I think the consensus is mineral oil.


----------



## marcros (11 Mar 2013)

i used a quick wipe over of either vegetable or sunflower oil. They looked great, even if i say so myself. Mineral oil is probably the finish of choice from what I have since read.

I saw "how it's made" or similar and they dipped theirs in a veg oil, so that was how I made my decision. That and I had some to hand.


----------



## stevebuk (11 Mar 2013)

marcros":2htogv63 said:


> i used a quick wipe over of either vegetable or sunflower oil. They looked great, even if i say so myself. Mineral oil is probably the finish of choice from what I have since read.
> 
> I saw "how it's made" or similar and they dipped theirs in a veg oil, so that was how I made my decision. That and I had some to hand.




i thought about doing that but thought it went 'off ' (rancid) after time..

thanks guys..


----------



## Harbo (11 Mar 2013)

Veg oil and olive oil went rancid on a couple I made some time ago.
I don't use any now but Ikea sell Mineral (Paraffin ) Oil.

Rod


----------



## Atkins joinery (11 Mar 2013)

Tung oil on my worktops. Done the chopping board too.

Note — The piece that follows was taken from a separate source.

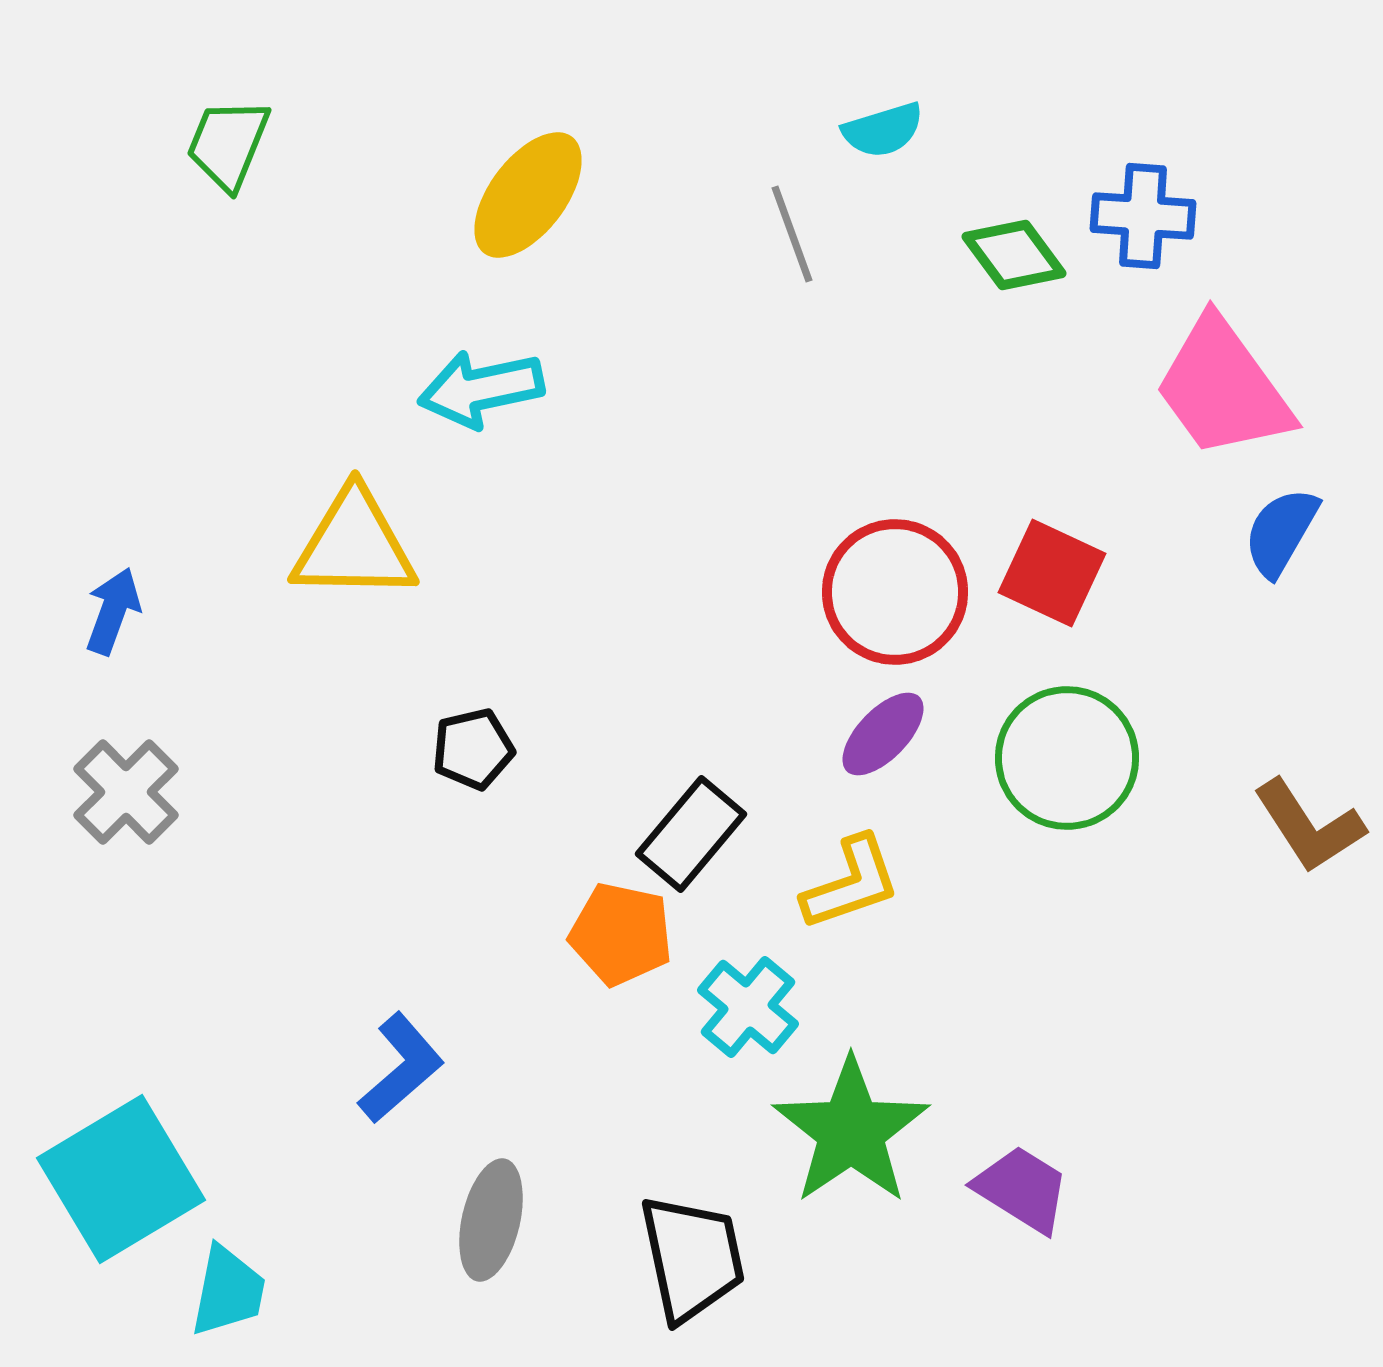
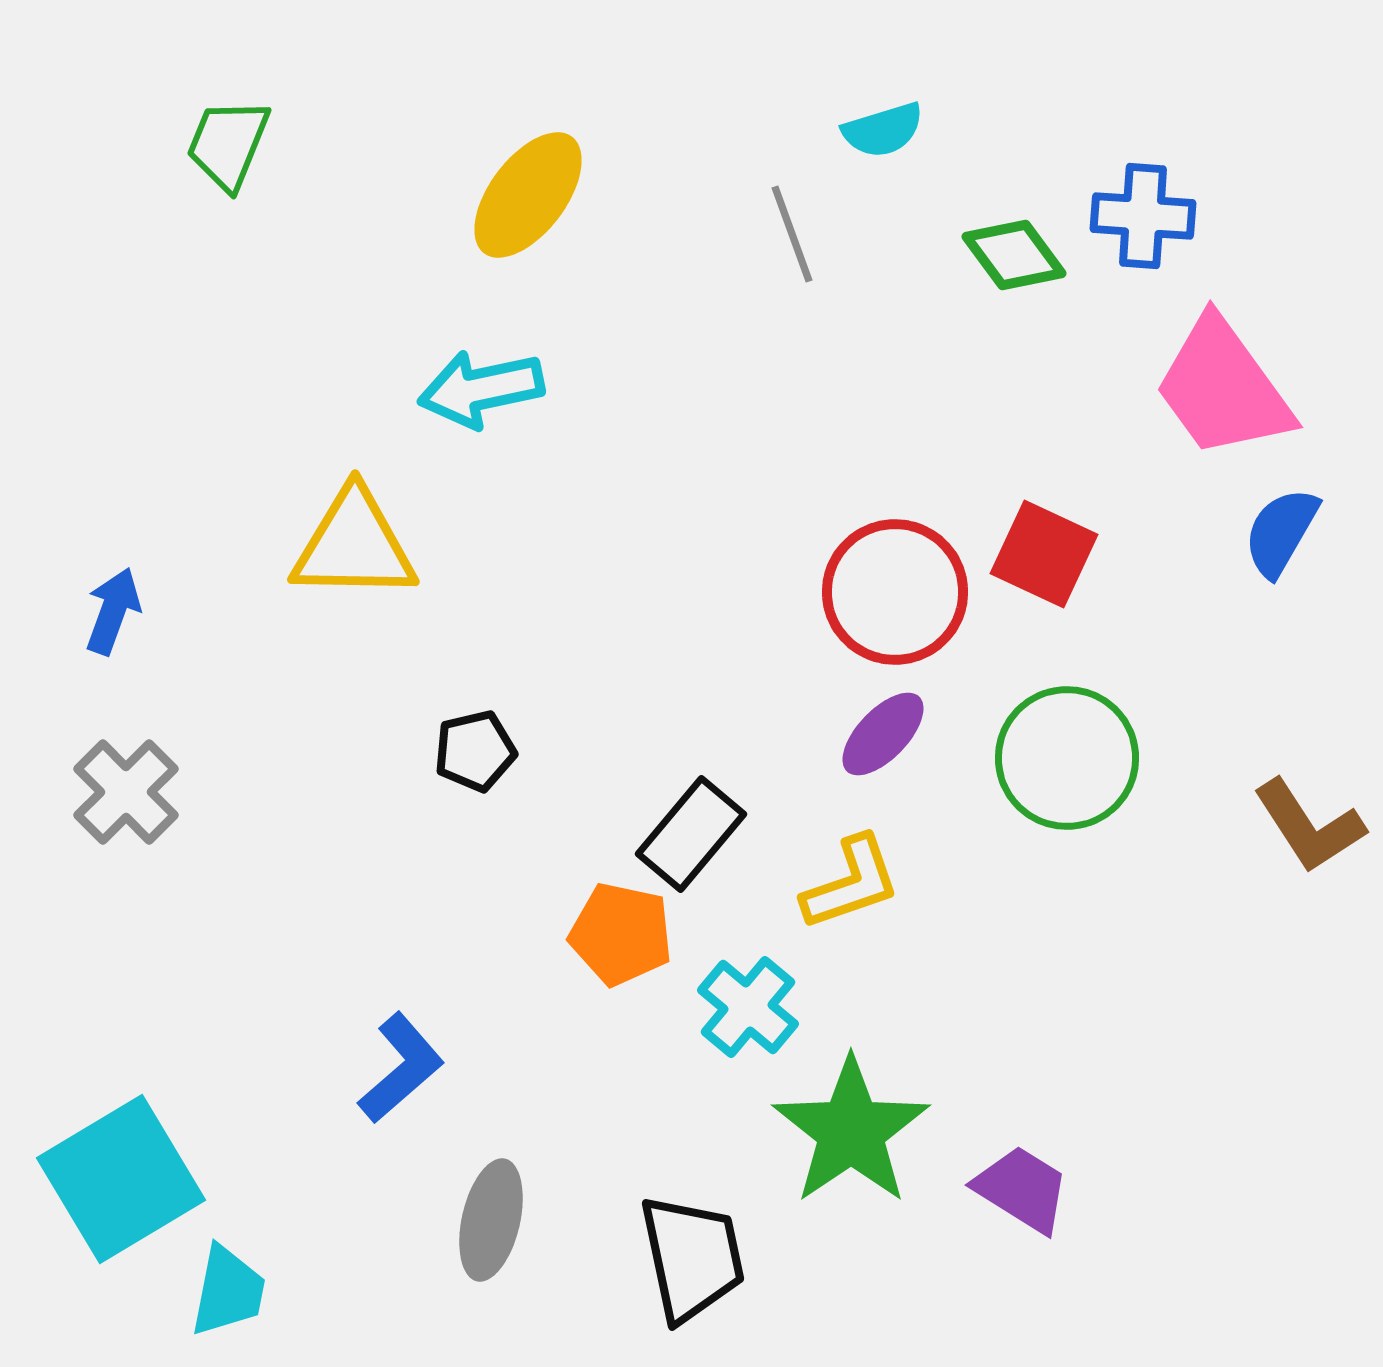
red square: moved 8 px left, 19 px up
black pentagon: moved 2 px right, 2 px down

Sent from my GT-P5110 using Tapatalk 2


----------



## Phil Pascoe (12 Mar 2013)

Olive oil is more likely to go rancid than others, afaik.


----------



## marcros (12 Mar 2013)

yes, I have heard that olive oil can go ransid, and clogs the board. not sure what "clogs the board" actually means though.


----------



## carlb40 (12 Mar 2013)

How about something designed for use around food? 

http://www.axminster.co.uk/chestnut-che ... rod377292/


----------



## Phil Pascoe (12 Mar 2013)

carlb40":1fev4jzl said:


> How about something designed for use around food?
> 
> http://www.axminster.co.uk/chestnut-che ... rod377292/


Is it mineral oil in a nice bottle with a nice price? I wonder.


----------



## Harbo (12 Mar 2013)

I actually don't think you need to use anything if you are using them?

Mine get a quick scrub in the sink and have lasted for years - one 45!

Rod


----------



## lincs1963 (17 Mar 2013)

Walnut oil is excellent for food surfaces, leaves no stickiness behind and does not go rancid. I have been using it for years on end grain chopping boards.
cheers, Neil


----------



## Gary Morris (17 Mar 2013)

http://www.headcook.co.uk/tag/product/list/tagId/405/

Two products which are food safe, includes mineral oil

Gary


----------



## MickCheese (17 Mar 2013)

On a beech spiked carving board I use paraffin oil. 

Very cheap from Boots the chemist. 

I just reapply it about every six months. 

Mick


----------